"""
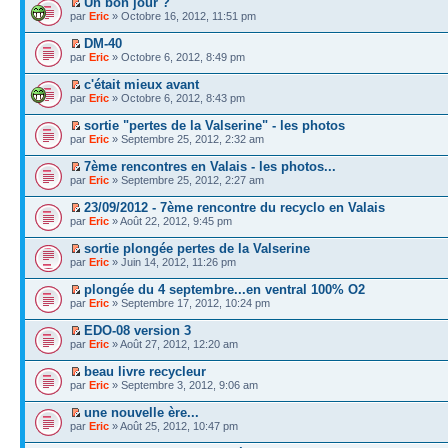
Un bon jour ?
par
Eric
» Octobre 16, 2012, 11:51 pm
DM-40
par
Eric
» Octobre 6, 2012, 8:49 pm
c'était mieux avant
par
Eric
» Octobre 6, 2012, 8:43 pm
sortie "pertes de la Valserine" - les photos
par
Eric
» Septembre 25, 2012, 2:32 am
7ème rencontres en Valais - les photos...
par
Eric
» Septembre 25, 2012, 2:27 am
23/09/2012 - 7ème rencontre du recyclo en Valais
par
Eric
» Août 22, 2012, 9:45 pm
sortie plongée pertes de la Valserine
par
Eric
» Juin 14, 2012, 11:26 pm
plongée du 4 septembre...en ventral 100% O2
par
Eric
» Septembre 17, 2012, 10:24 pm
EDO-08 version 3
par
Eric
» Août 27, 2012, 12:20 am
beau livre recycleur
par
Eric
» Septembre 3, 2012, 9:06 am
une nouvelle ère...
par
Eric
» Août 25, 2012, 10:47 pm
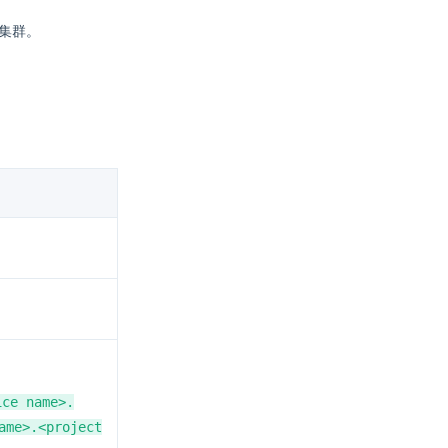
缘集群。
ice name>.
ame>.<project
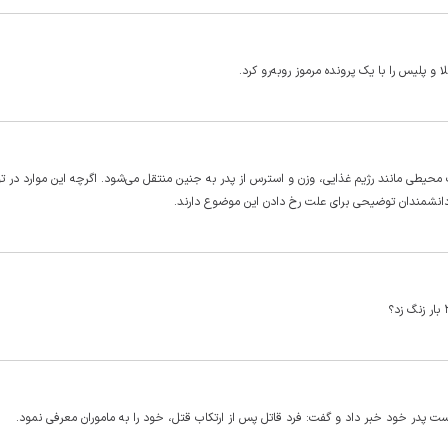
 پلیس را با یک پرونده مرموز روبه‌رو کرد.
ت محیطی مانند رژیم غذایی، وزن و استرس از پدر به جنین منتقل می‌شود. اگرچه این موارد در تو
ن دانشمندان توضیحی برای علت رخ دادن این موضوع دارند.
ت پدر خود خبر داد و گفت: فرد قاتل پس از ارتکاب قتل، خود را به ماموران معرفی نمود.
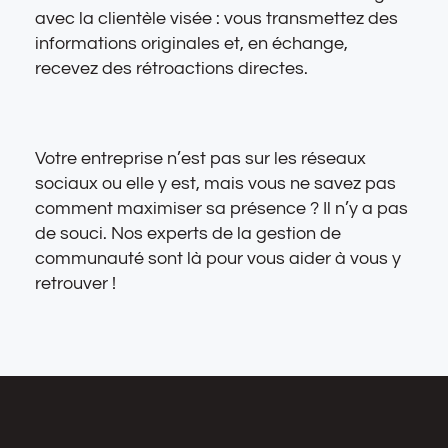
avec la clientèle visée : vous transmettez des
informations originales et, en échange,
recevez des rétroactions directes.
Votre entreprise n’est pas sur les réseaux
sociaux ou elle y est, mais vous ne savez pas
comment maximiser sa présence ? Il n’y a pas
de souci. Nos experts de la gestion de
communauté sont là pour vous aider à vous y
retrouver !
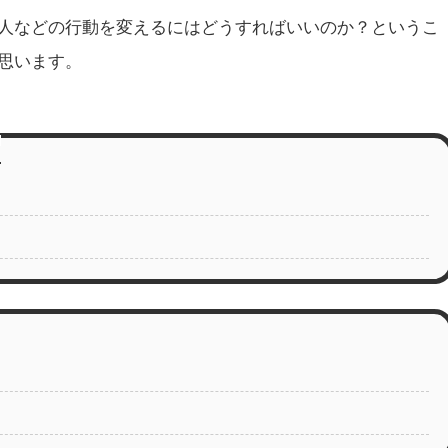
人などの行動を変えるにはどうすればいいのか？というこ
思います。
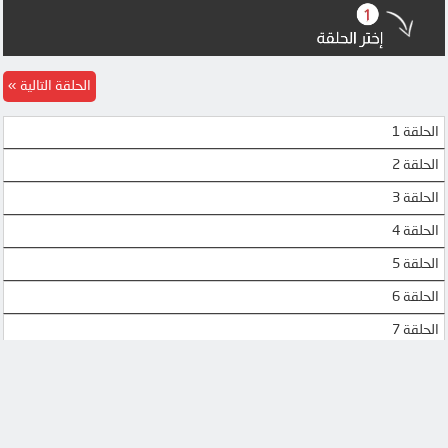
الحلقة التالية
الحلقة 1
الحلقة 2
الحلقة 3
الحلقة 4
الحلقة 5
الحلقة 6
الحلقة 7
الحلقة 8
الحلقة 9
الحلقة 10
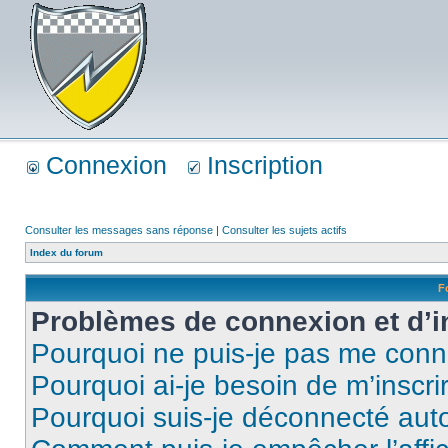
Connexion
Inscription
Consulter les messages sans réponse
|
Consulter les sujets actifs
Index du forum
F
Problèmes de connexion et d’i
Pourquoi ne puis-je pas me conn
Pourquoi ai-je besoin de m’inscri
Pourquoi suis-je déconnecté au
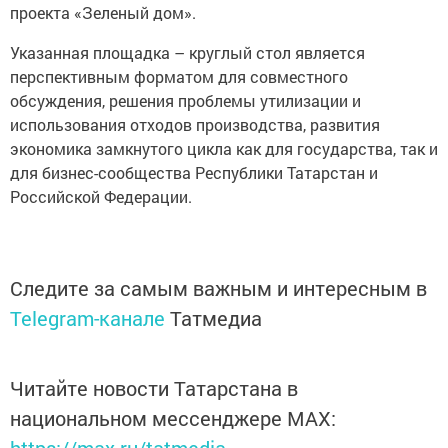
проекта «Зеленый дом».
Указанная площадка – круглый стол является
перспективным форматом для совместного
обсуждения, решения проблемы утилизации и
использования отходов производства, развития
экономика замкнутого цикла как для государства, так и
для бизнес-сообщества Республики Татарстан и
Российской Федерации.
Следите за самым важным и интересным в
Telegram-канале
Татмедиа
Читайте новости Татарстана в
национальном мессенджере MАХ:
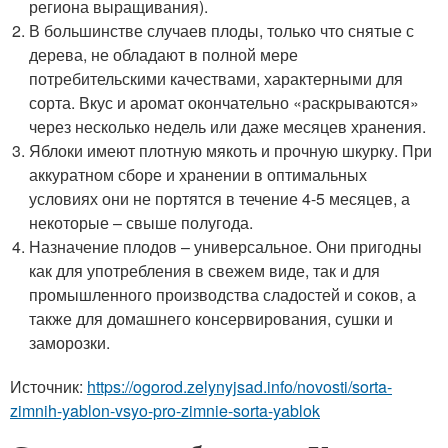
региона выращивания).
В большинстве случаев плоды, только что снятые с
дерева, не обладают в полной мере
потребительскими качествами, характерными для
сорта. Вкус и аромат окончательно «раскрываются»
через несколько недель или даже месяцев хранения.
Яблоки имеют плотную мякоть и прочную шкурку. При
аккуратном сборе и хранении в оптимальных
условиях они не портятся в течение 4-5 месяцев, а
некоторые – свыше полугода.
Назначение плодов – универсальное. Они пригодны
как для употребления в свежем виде, так и для
промышленного производства сладостей и соков, а
также для домашнего консервирования, сушки и
заморозки.
Источник:
https://ogorod.zelynyjsad.info/novosti/sorta-
zimnih-yablon-vsyo-pro-zimnie-sorta-yablok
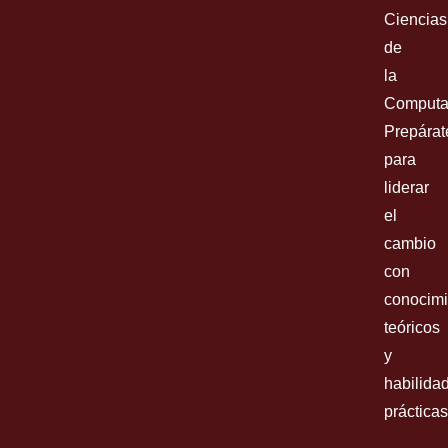
Ciencias
de
la
Computa
Prepárat
para
liderar
el
cambio
con
conocimi
teóricos
y
habilida
prácticas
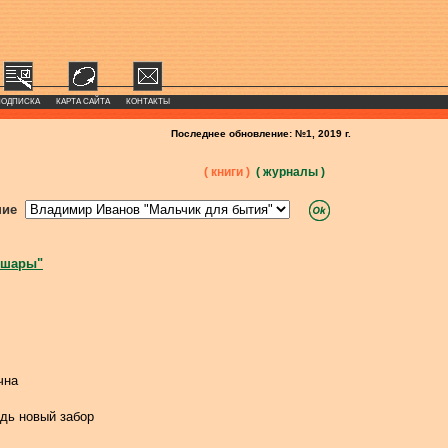
ПОДПИСКА
КАРТА САЙТА
КОНТАКТЫ
Последнее обновление: №1, 2019 г.
( книги )
( журналы )
ние
 шары"
чна
удь новый забор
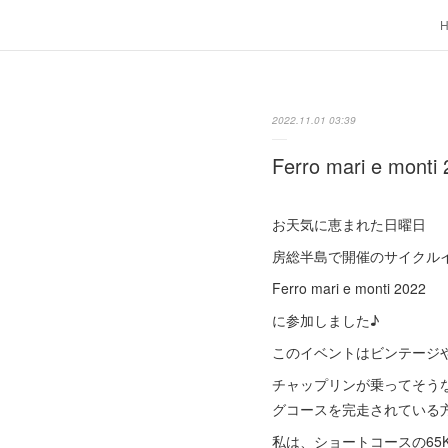
2022.11.01 03:39
Ferro mari e monti
お天気に恵まれた日曜日
房総半島で開催のサイクル
Ferro mari e monti 2022
に参加しました♪
このイベントはビンテージ
チャップリンが乗ってそう
グコースを完走されている方
私は、ショートコースの65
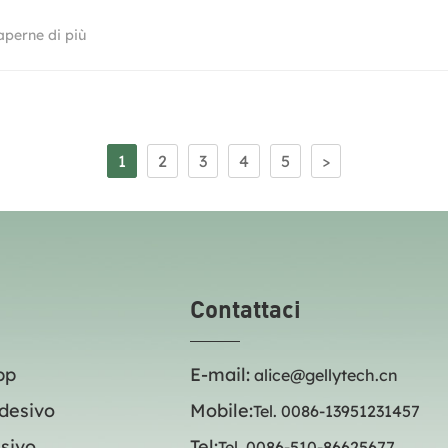
aperne di più
1
2
3
4
5
>
Contattaci
pp
E-mail:
alice@gellytech.cn
desivo
Mobile:
Tel. 0086-13951231457
sivo
Tel:
Tel. 0086-510-86625677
"""
- _WHAT IS BEING ASKED_: Without carrying over any picture, retype the records above word for word.

- _EXPECTED ANSWER_:
Un bon jour ?
par
Eric
» Octobre 16, 2012, 11:51 pm
DM-40
par
Eric
» Octobre 6, 2012, 8:49 pm
c'était mieux avant
par
Eric
» Octobre 6, 2012, 8:43 pm
sortie "pertes de la Valserine" - les photos
par
Eric
» Septembre 25, 2012, 2:32 am
7ème rencontres en Valais - les photos...
par
Eric
» Septembre 25, 2012, 2:27 am
23/09/2012 - 7ème rencontre du recyclo en Valais
par
Eric
» Août 22, 2012, 9:45 pm
sortie plongée pertes de la Valserine
par
Eric
» Juin 14, 2012, 11:26 pm
plongée du 4 septembre...en ventral 100% O2
par
Eric
» Septembre 17, 2012, 10:24 pm
EDO-08 version 3
par
Eric
» Août 27, 2012, 12:20 am
beau livre recycleur
par
Eric
» Septembre 3, 2012, 9:06 am
une nouvelle ère...
par
Eric
» Août 25, 2012, 10:47 pm
缘集群。
ice name>.
ame>.<project
 پلیس را با یک پرونده مرموز روبه‌رو کرد.
ت محیطی مانند رژیم غذایی، وزن و استرس از پدر به جنین منتقل می‌شود. اگرچه این موارد در تو
ن دانشمندان توضیحی برای علت رخ دادن این موضوع دارند.
ت پدر خود خبر داد و گفت: فرد قاتل پس از ارتکاب قتل، خود را به ماموران معرفی نمود.
avec la clientèle visée : vous transmettez des
informations originales et, en échange,
recevez des rétroactions directes.
Votre entreprise n’est pas sur les réseaux
sociaux ou elle y est, mais vous ne savez pas
comment maximiser sa présence ? Il n’y a pas
de souci. Nos experts de la gestion de
communauté sont là pour vous aider à vous y
retrouver !
人などの行動を変えるにはどうすればいいのか？というこ
思います。
الحلقة التالية
الحلقة 1
الحلقة 2
الحلقة 3
الحلقة 4
الحلقة 5
الحلقة 6
الحلقة 7
الحلقة 8
الحلقة 9
الحلقة 10
Connexion
Inscription
Consulter les messages sans réponse
|
Consulter les sujets actifs
Index du forum
F
Problèmes de connexion et d’i
Pourquoi ne puis-je pas me conn
Pourquoi ai-je besoin de m’inscri
Pourquoi suis-je déconnecté au
проекта «Зеленый дом».
Указанная площадка – круглый стол является
перспективным форматом для совместного
обсуждения, решения проблемы утилизации и
использования отходов производства, развития
экономика замкнутого цикла как для государства, так и
для бизнес-сообщества Республики Татарстан и
Российской Федерации.
Следите за самым важным и интересным в
Telegram-канале
Татмедиа
Читайте новости Татарстана в
национальном мессенджере MАХ:
региона выращивания).
В большинстве случаев плоды, только что снятые с
дерева, не обладают в полной мере
потребительскими качествами, характерными для
сорта. Вкус и аромат окончательно «раскрываются»
через несколько недель или даже месяцев хранения.
Яблоки имеют плотную мякоть и прочную шкурку. При
аккуратном сборе и хранении в оптимальных
условиях они не портятся в течение 4-5 месяцев, а
некоторые – свыше полугода.
Назначение плодов – универсальное. Они пригодны
как для употребления в свежем виде, так и для
промышленного производства сладостей и соков, а
также для домашнего консервирования, сушки и
заморозки.
Источник:
https://ogorod.zelynyjsad.info/novosti/sorta-
zimnih-yablon-vsyo-pro-zimnie-sorta-yablok
Ciencias
de
la
Computa
Prepárat
para
liderar
el
cambio
con
conocimi
teóricos
y
habilida
prácticas
ПОДПИСКА
КАРТА САЙТА
КОНТАКТЫ
Последнее обновление: №1, 2019 г.
( книги )
( журналы )
ние
 шары"
чна
удь новый забор
2022.11.01 03:39
Ferro mari e monti
お天気に恵まれた日曜日
房総半島で開催のサイクル
Ferro mari e monti 2022
に参加しました♪
このイベントはビンテージ
チャップリンが乗ってそう
グコースを完走されている方
私は、ショートコースの65
aperne di più
1
2
3
4
5
>
Contattaci
pp
E-mail:
alice@gellytech.cn
desivo
Mobile:
Tel. 0086-13951231457
sivo
Tel:
Tel. 0086-510-86625677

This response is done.